I have never been more concerned about the rule of law in the United States.
I was born in 1969 — five years after the Civil Rights Act was passed — and I have no memory of the legal system operated in the Jim Crow South, when there was one code of justice for white Americans and a different set of laws for Black Americans. The very idea of justice in the old Confederacy was a sad joke. The white establishment took care of its own.
There was a distinct moment on Monday night when I stopped taking various legal notes on President Trump’s executive orders and realized that we may well be facing a different game entirely — one far more reminiscent of the Old South than any system of American justice I’ve experienced in my lifetime.
We’re still far from those dark days, but we’re walking in that direction. Trump’s mass pardons and commutations of Jan. 6 insurrectionists and his revocation of John Bolton’s security detail have changed the calculus.
Let’s be clear about what Trump did here. Bolton has faced threats from an American enemy, the Islamic Republic of Iran. In fact, he was the target of an assassination plot by a member of the Islamic Revolutionary Guards Corps in 2022. At the same time that he was taking away Bolton’s Secret Service protection, Trump granted absolution to men and women who violently attacked the seat of American government and tried to foment a rebellion against the lawful, constitutional government of the United States.
Trump’s pardon broke with recent presidential precedent in two important ways.

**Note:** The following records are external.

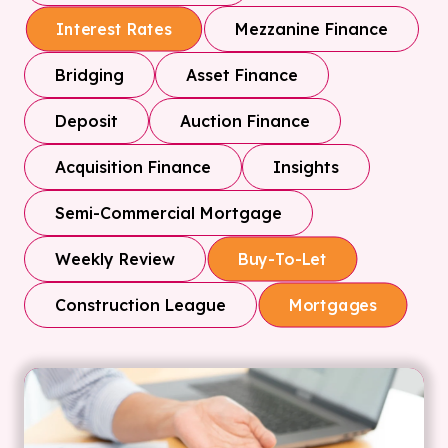
Mezzanine Finance
Interest Rates
Bridging
Asset Finance
Deposit
Auction Finance
Acquisition Finance
Insights
Semi-Commercial Mortgage
Weekly Review
Buy-To-Let
Construction League
Mortgages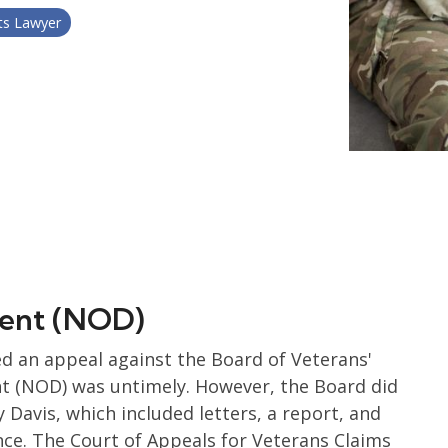
ts Lawyer
ement (NOD)
ged an appeal against the Board of Veterans'
nt (NOD) was untimely. However, the Board did
Davis, which included letters, a report, and
nce. The Court of Appeals for Veterans Claims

First, while numerous presidents have issued embarrassing, abusive and potentially corrupt pardons, Trump pardoned people who committed acts of political violence on his behalf. He pardoned the seditious shock troops of an attempted coup.
Second, he issued the pardons on Day 1. The worst presidential pardons are typically issued when a president is on his way out the door. They’re a last-minute indulgence for family, friends, fund-raisers and political allies, granted when the president’s political career is over.